Metrics extraction
Overview
This package allows to extract metrics that are commonly used from annotations produced by the LENA or other pipelines.
$ child-project metrics --help
usage: child-project metrics [-h] [--recordings RECORDINGS]
[--by {recording_filename,session_id,child_id}]

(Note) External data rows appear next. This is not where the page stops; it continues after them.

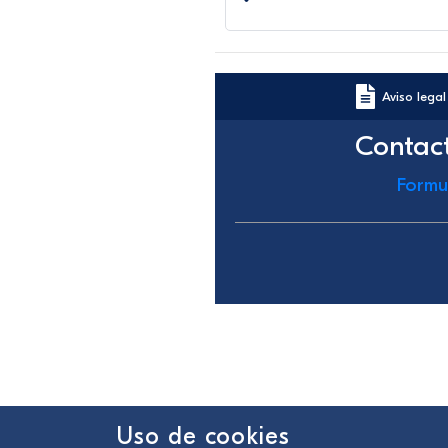
Aviso legal
Contac
Formu
Uso de cookies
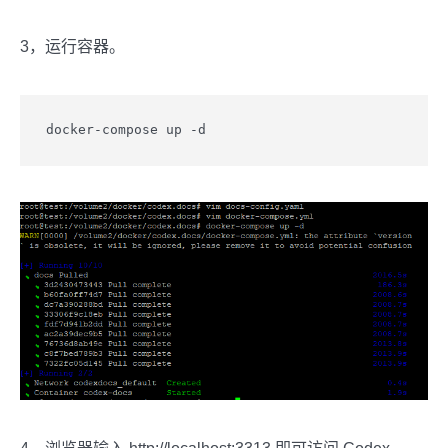
3，运行容器。
docker-compose up -d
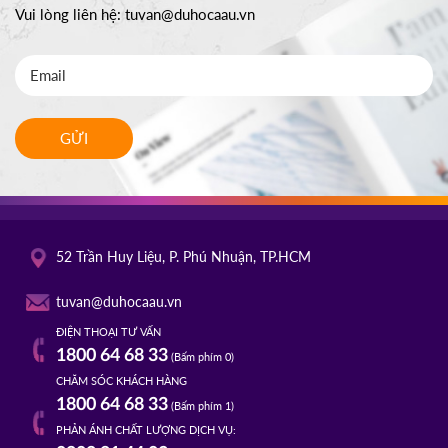
Vui lòng liên hệ:
tuvan@duhocaau.vn
GỬI
52 Trần Huy Liệu, P. Phú Nhuận, TP.HCM
tuvan@duhocaau.vn
ĐIỆN THOẠI TƯ VẤN
1800 64 68 33
(Bấm phím 0)
CHĂM SÓC KHÁCH HÀNG
1800 64 68 33
(Bấm phím 1)
PHẢN ÁNH CHẤT LƯỢNG DỊCH VỤ:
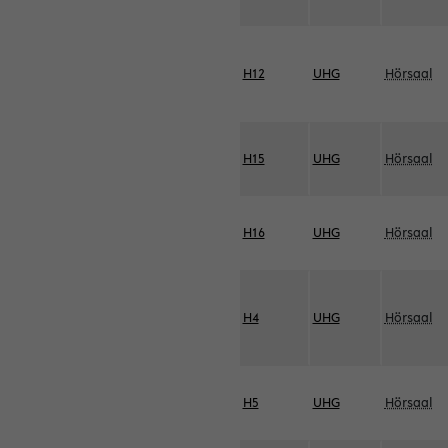
H12
UHG
Hörsaal
H15
UHG
Hörsaal
H16
UHG
Hörsaal
H4
UHG
Hörsaal
H5
UHG
Hörsaal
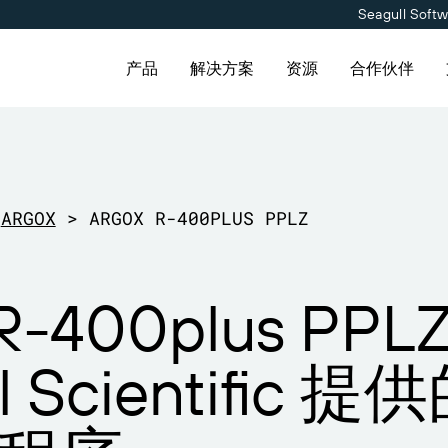
Seagull Soft
产品
解决方案
资源
合作伙伴
用
产品
按解决方案分类
连接
合作伙伴目录
联系支持人员
合作伙伴入口网
维护与支持协议
定价
供应商标签管理
关于我们
ARGOX
>
ARGOX R-400PLUS PPLZ
免费试用
Amazon Transparency
职业发展
伙伴目录查找 BarTender 合
持请求，获取所有当前支持的
已是 BarTender 合作伙伴
获取满足业务需求的适当级别
并请求报价和服务。
nder 产品的技术支持。
登录合作伙伴入口网站。
持。
料
技术规格
新闻发布
R-400plus PPL
会
产品注册
能力
计划
打印连接器
ll Scientific
告
支持的标准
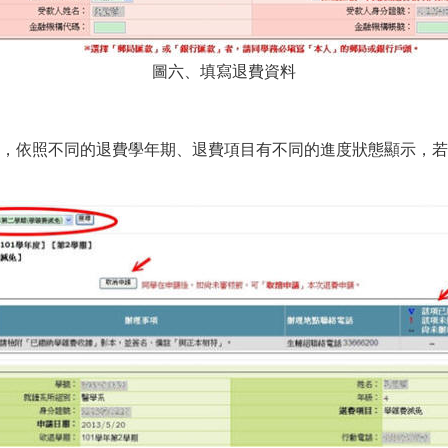
圖六、填寫退費資料
，依照不同的退費學年期、退費項目有不同的進度狀態顯示，若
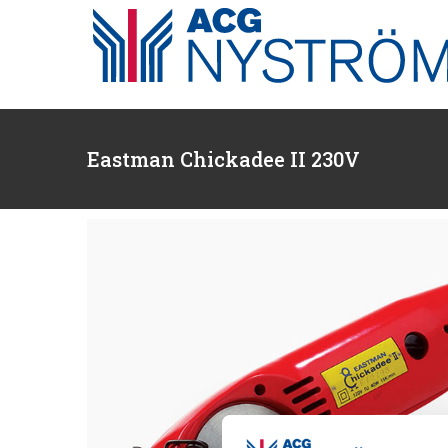
Fortsätt
till
innehållet
Eastman Chickadee II 230V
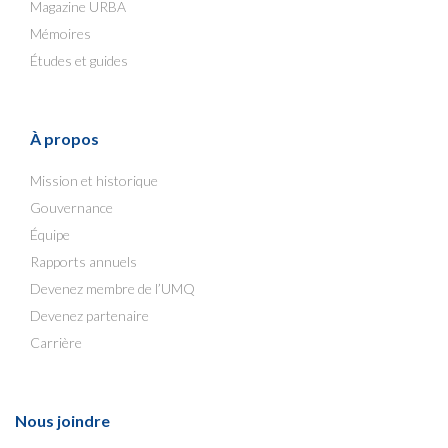
Magazine URBA
Mémoires
Études et guides
À propos
Mission et historique
Gouvernance
Équipe
Rapports annuels
Devenez membre de l’UMQ
Devenez partenaire
Carrière
Nous joindre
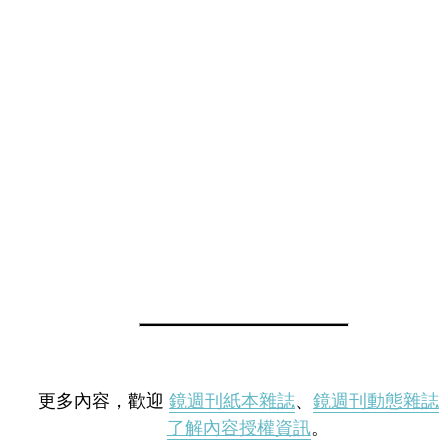
更多內容，歡迎
鏡週刊紙本雜誌
、
鏡週刊動態雜誌
了解內容授權資訊
。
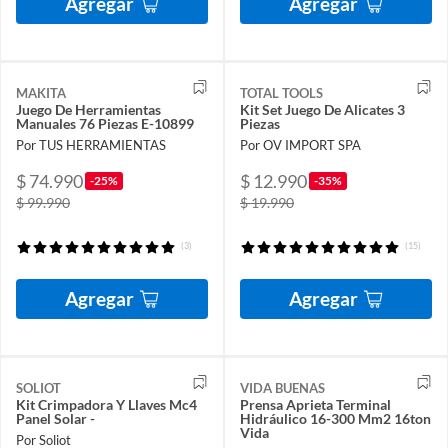
Agregar
Agregar
MAKITA
TOTAL TOOLS
Juego De Herramientas
Kit Set Juego De Alicates 3
Manuales 76 Piezas E-10899
Piezas
Por TUS HERRAMIENTAS
Por OV IMPORT SPA
$ 74.990
$ 12.990
-25%
-35%
$ 99.990
$ 19.990
(3)
(15)
Agregar
Agregar
SOLIOT
VIDA BUENAS
Kit Crimpadora Y Llaves Mc4
Prensa Aprieta Terminal
Panel Solar -
Hidráulico 16-300 Mm2 16ton
Vida
Por Soliot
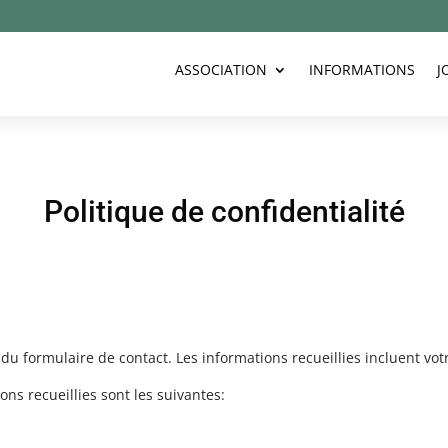
ASSOCIATION
INFORMATIONS
J
Politique de confidentialité
e du formulaire de contact. Les informations recueillies incluent v
ons recueillies sont les suivantes:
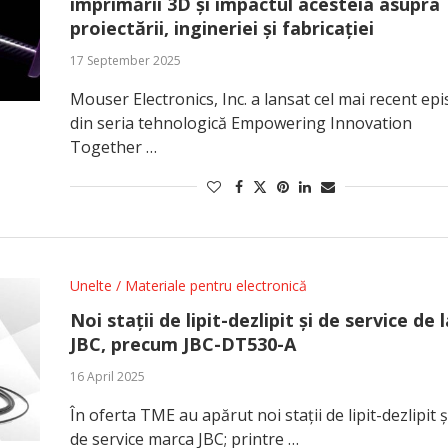
imprimării 3D și impactul acesteia asupra
proiectării, ingineriei și fabricației
17 September 2025
Mouser Electronics, Inc. a lansat cel mai recent ep
din seria tehnologică Empowering Innovation
Together …
Unelte / Materiale pentru electronică
Noi stații de lipit-dezlipit și de service de l
JBC, precum JBC-DT530-A
16 April 2025
În oferta TME au apărut noi stații de lipit-dezlipit ș
de service marca JBC; printre …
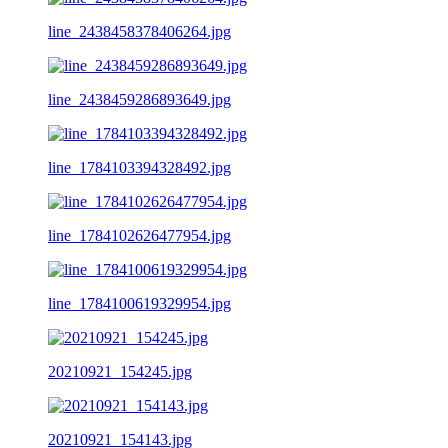
line_2438458378406264.jpg
line_2438459286893649.jpg
line_1784103394328492.jpg
line_1784102626477954.jpg
line_1784100619329954.jpg
20210921_154245.jpg
20210921_154143.jpg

[-f FROM_TIME] [-t TO_TIME]
path destination {lena,aclew,period} ...
positional arguments:
path path to the dataset
destination segments destination
{lena,aclew,period} pipeline
lena LENA metrics
aclew LENA metrics
period LENA metrics
optional arguments:
-h, --help show this help message and exit
--recordings RECORDINGS
path to a CSV dataframe containing the list of
recordings to sample from (by default, all recordings
will be sampled). The CSV should have one column named
recording_filename.
--by {recording_filename,session_id,child_id}
units to sample from (default behavior is to sample by
recording)
-f FROM_TIME, --from-time FROM_TIME
time range start in HH:MM format (optional)
-t TO_TIME, --to-time TO_TIME
time range end in HH:MM format (optional)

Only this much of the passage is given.